## WORK TO COMPLETE
Word for word, please restate each record and pass over the pictures.
── SUPPLIED RECORDS ──
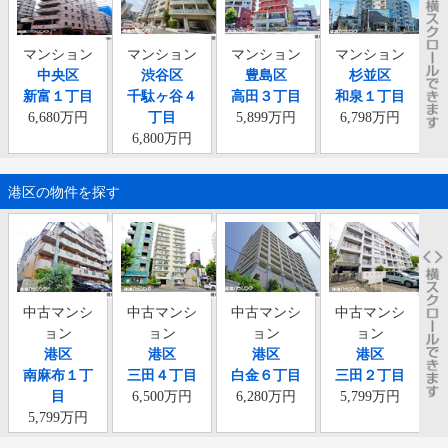
マンション
マンション
マンション
マンション
中央区
渋谷区
豊島区
杉並区
新富１丁目
千駄ヶ谷４
高田３丁目
和泉１丁目
6,680万円
丁目
5,899万円
6,798万円
6,800万円
港区の物件を探す
中古マンシ
中古マンシ
中古マンシ
中古マンシ
ョン
ョン
ョン
ョン
港区
港区
港区
港区
南麻布１丁
三田４丁目
白金６丁目
三田２丁目
目
6,500万円
6,280万円
5,799万円
5,799万円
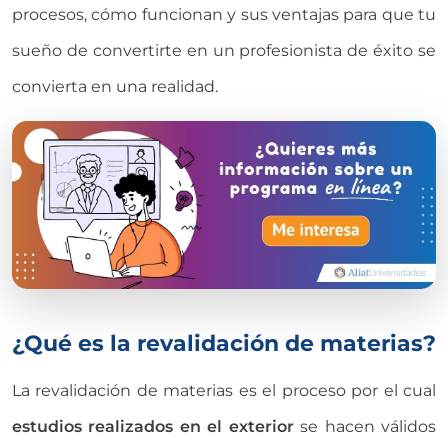
procesos, cómo funcionan y sus ventajas para que tu
sueño de convertirte en un profesionista de éxito se
convierta en una realidad.
¿Qué es la revalidación de materias?
La revalidación de materias es el proceso por el cual
estudios realizados en el exterior
se hacen válidos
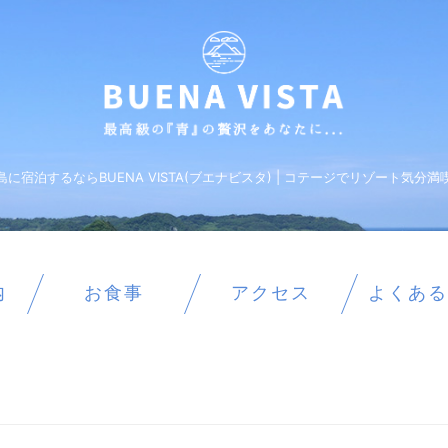
島に宿泊するならBUENA VISTA(ブエナビスタ) | コテージでリゾート気分満
内
お食事
アクセス
よくある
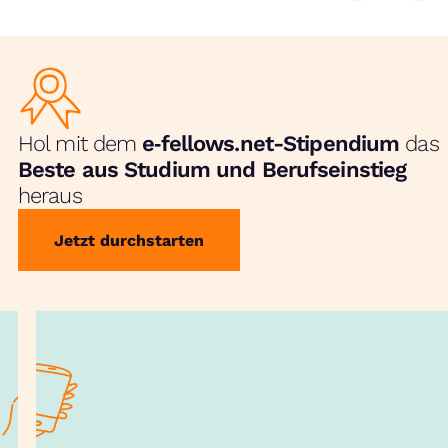
Hol mit dem
e‑fellows.net-Stipendium
das
Beste aus Studium und Berufseinstieg
heraus
Jetzt durchstarten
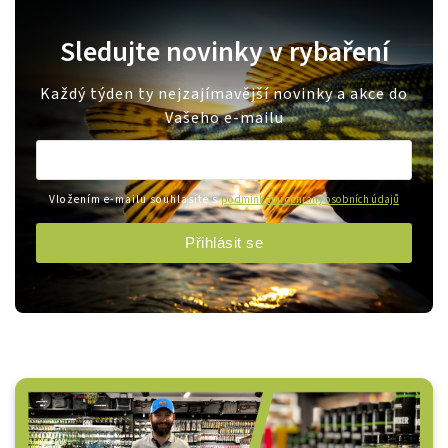
Sledujte novinky v rybaření
Každý týden ty nejzajímavější novinky a akce do
Vašeho e-mailu
Vložením e-mailu souhlasíte s
podmínkami ochrany osobních údajů
Přihlásit se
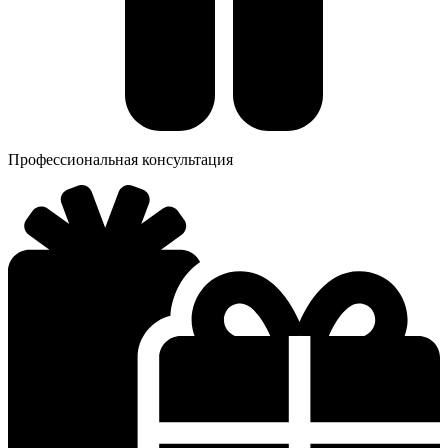
Профессиональная консультация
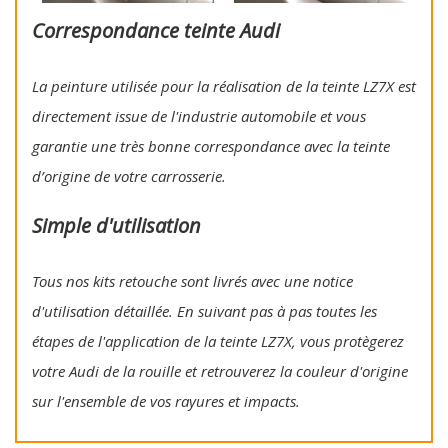
Correspondance teinte Audi
La peinture utilisée pour la réalisation de la teinte LZ7X est
directement issue de l'industrie automobile et vous
garantie une très bonne correspondance avec la teinte
d’origine de votre carrosserie.
Simple d'utilisation
Tous nos kits retouche sont livrés avec une notice
d'utilisation détaillée. En suivant pas à pas toutes les
étapes de l'application de la teinte LZ7X, vous protègerez
votre Audi de la rouille et retrouverez la couleur d'origine
sur l'ensemble de vos rayures et impacts.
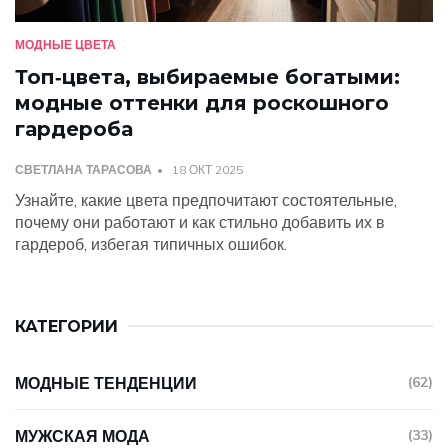
МОДНЫЕ ЦВЕТА
Топ‑цвета, выбираемые богатыми:
модные оттенки для роскошного
гардероба
СВЕТЛАНА ТАРАСОВА
18 ОКТ 2025
Узнайте, какие цвета предпочитают состоятельные,
почему они работают и как стильно добавить их в
гардероб, избегая типичных ошибок.
КАТЕГОРИИ
МОДНЫЕ ТЕНДЕНЦИИ
(62)
МУЖСКАЯ МОДА
(33)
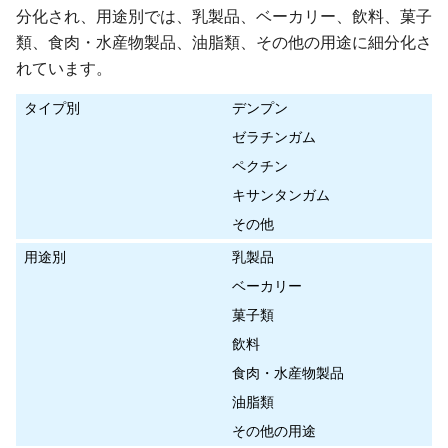
分化され、用途別では、乳製品、ベーカリー、飲料、菓子
類、食肉・水産物製品、油脂類、その他の用途に細分化さ
れています。
タイプ別
デンプン
ゼラチンガム
ペクチン
キサンタンガム
その他
用途別
乳製品
ベーカリー
菓子類
飲料
食肉・水産物製品
油脂類
その他の用途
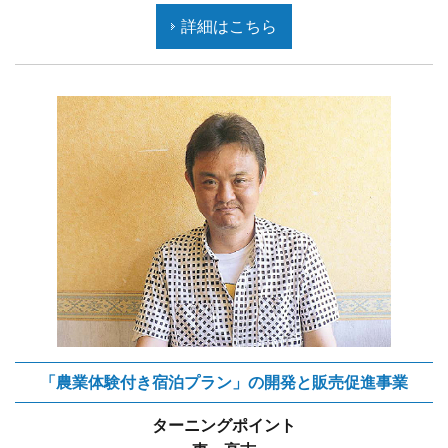
詳細はこちら
「農業体験付き宿泊プラン」の開発と販売促進事業
ターニングポイント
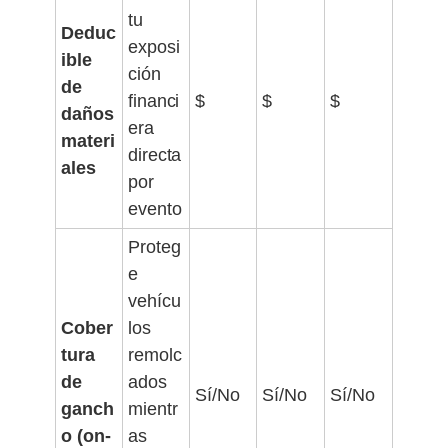
tu
Deduc
exposi
ible
ción
de
financi
$
$
$
daños
era
materi
directa
ales
por
evento
Proteg
e
vehícu
Cober
los
tura
remolc
de
ados
Sí/No
Sí/No
Sí/No
ganch
mientr
o (on-
as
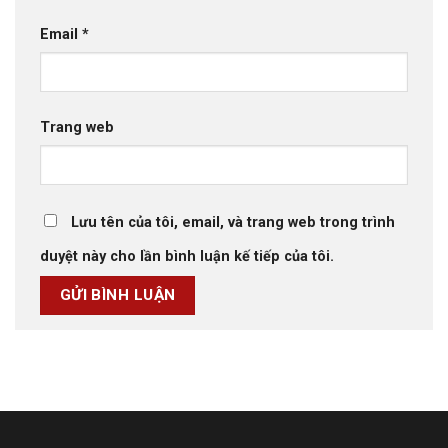
Email
*
Trang web
Lưu tên của tôi, email, và trang web trong trình
duyệt này cho lần bình luận kế tiếp của tôi.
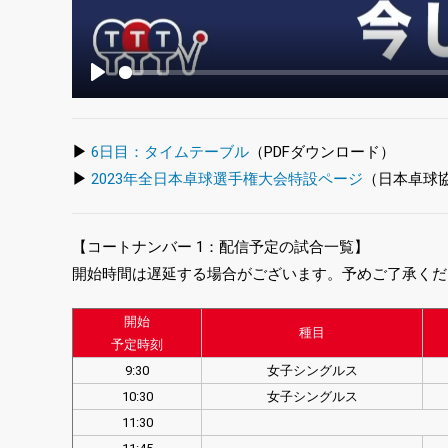
Play
▶
6日目：タイムテーブル
（PDFダウンロード）
▶
2023年全日本卓球選手権大会特設ページ
（日本卓球
【コートナンバー 1：配信予定の試合一覧】
開始時間は遅延する場合がございます。予めご了承くだ
開始
種目
予定時刻
9:30
女子シングルス
10:30
女子シングルス
11:30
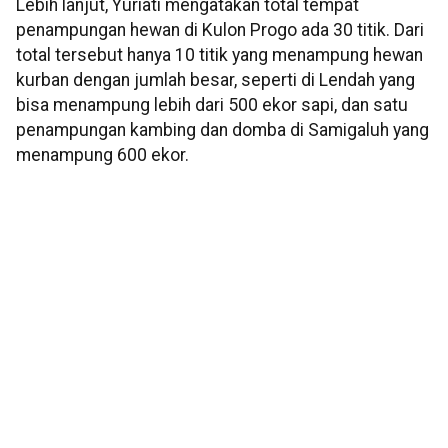
Lebih lanjut, Yuriati mengatakan total tempat
penampungan hewan di Kulon Progo ada 30 titik. Dari
total tersebut hanya 10 titik yang menampung hewan
kurban dengan jumlah besar, seperti di Lendah yang
bisa menampung lebih dari 500 ekor sapi, dan satu
penampungan kambing dan domba di Samigaluh yang
menampung 600 ekor.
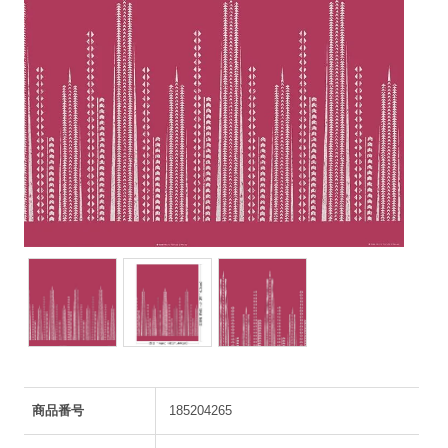
商品番号
185204265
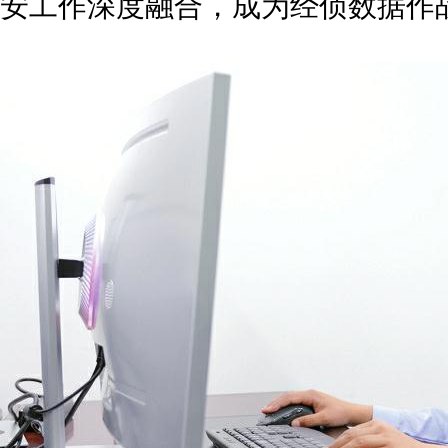
安工作深度融合，成为经侦数据作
───
## FINISHED TASK
マンション
マンション
マンション
マンション
中央区
渋谷区
豊島区
杉並区
新富１丁目
千駄ヶ谷４
高田３丁目
和泉１丁目
6,680万円
丁目
5,899万円
6,798万円
6,800万円
港区の物件を探す
中古マンシ
中古マンシ
中古マンシ
中古マンシ
ョン
ョン
ョン
ョン
港区
港区
港区
港区
南麻布１丁
三田４丁目
白金６丁目
三田２丁目
目
6,500万円
6,280万円
5,799万円
5,799万円
procesos, cómo funcionan y sus ventajas para que tu
sueño de convertirte en un profesionista de éxito se
convierta en una realidad.
¿Qué es la revalidación de materias?
La revalidación de materias es el proceso por el cual
estudios realizados en el exterior
se hacen válidos
島に宿泊するならBUENA VISTA(ブエナビスタ) | コテージでリゾート気分満
内
お食事
アクセス
よくある
Hol mit dem
e‑fellows.net-Stipendium
das
Beste aus Studium und Berufseinstieg
heraus
Jetzt durchstarten
Sledujte novinky v rybaření
Každý týden ty nejzajímavější novinky a akce do
Vašeho e-mailu
Vložením e-mailu souhlasíte s
podmínkami ochrany osobních údajů
Přihlásit se
Профессиональная консультация
Correspondance teinte Audi
La peinture utilisée pour la réalisation de la teinte LZ7X est
directement issue de l'industrie automobile et vous
garantie une très bonne correspondance avec la teinte
d’origine de votre carrosserie.
Simple d'utilisation
Tous nos kits retouche sont livrés avec une notice
d'utilisation détaillée. En suivant pas à pas toutes les
étapes de l'application de la teinte LZ7X, vous protègerez
votre Audi de la rouille et retrouverez la couleur d'origine
sur l'ensemble de vos rayures et impacts.
МОДНЫЕ ЦВЕТА
Топ‑цвета, выбираемые богатыми:
модные оттенки для роскошного
гардероба
СВЕТЛАНА ТАРАСОВА
18 ОКТ 2025
Узнайте, какие цвета предпочитают состоятельные,
почему они работают и как стильно добавить их в
гардероб, избегая типичных ошибок.
КАТЕГОРИИ
МОДНЫЕ ТЕНДЕНЦИИ
(62)
МУЖСКАЯ МОДА
(33)
分化され、用途別では、乳製品、ベーカリー、飲料、菓子
類、食肉・水産物製品、油脂類、その他の用途に細分化さ
れています。
タイプ別
デンプン
ゼラチンガム
ペクチン
キサンタンガム
その他
用途別
乳製品
ベーカリー
菓子類
飲料
食肉・水産物製品
油脂類
その他の用途
詳細はこちら
「農業体験付き宿泊プラン」の開発と販売促進事業
ターニングポイント
tu
Deduc
exposi
ible
ción
de
financi
$
$
$
daños
era
materi
directa
ales
por
evento
Proteg
e
vehícu
Cober
los
tura
remolc
de
ados
Sí/No
Sí/No
Sí/No
ganch
mientr
o (on-
as
Email
*
Trang web
Lưu tên của tôi, email, và trang web trong trình
duyệt này cho lần bình luận kế tiếp của tôi.
Play
▶
6日目：タイムテーブル
（PDFダウンロード）
▶
2023年全日本卓球選手権大会特設ページ
（日本卓球
【コートナンバー 1：配信予定の試合一覧】
開始時間は遅延する場合がございます。予めご了承くだ
開始
種目
予定時刻
9:30
女子シングルス
10:30
女子シングルス
11:30
Lebih lanjut, Yuriati mengatakan total tempat
penampungan hewan di Kulon Progo ada 30 titik. Dari
total tersebut hanya 10 titik yang menampung hewan
kurban dengan jumlah besar, seperti di Lendah yang
bisa menampung lebih dari 500 ekor sapi, dan satu
penampungan kambing dan domba di Samigaluh yang
menampung 600 ekor.
商品番号
185204265
安工作深度融合，成为经侦数据作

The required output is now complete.